======== Raw data

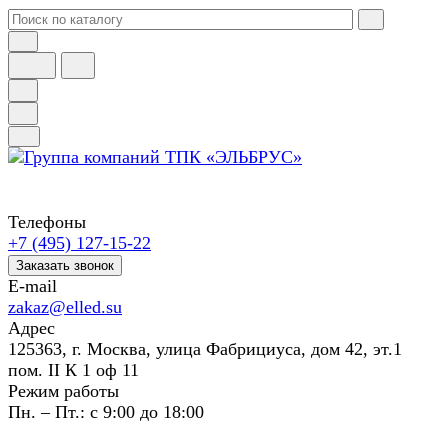
Телефоны
+7 (495) 127-15-22
Заказать звонок
E-mail
zakaz@elled.su
Адрес
125363, г. Москва, улица Фабрициуса, дом 42, эт.1
пом. II К 1 оф 11
Режим работы
Пн. – Пт.: с 9:00 до 18:00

================

**What you have to do:**
Give the listing again word for word. Skip every image.

**Reply:**
Телефоны
+7 (495) 127-15-22
Заказать звонок
E-mail
zakaz@elled.su
Адрес
125363, г. Москва, улица Фабрициуса, дом 42, эт.1
пом. II К 1 оф 11
Режим работы
Пн. – Пт.: с 9:00 до 18:00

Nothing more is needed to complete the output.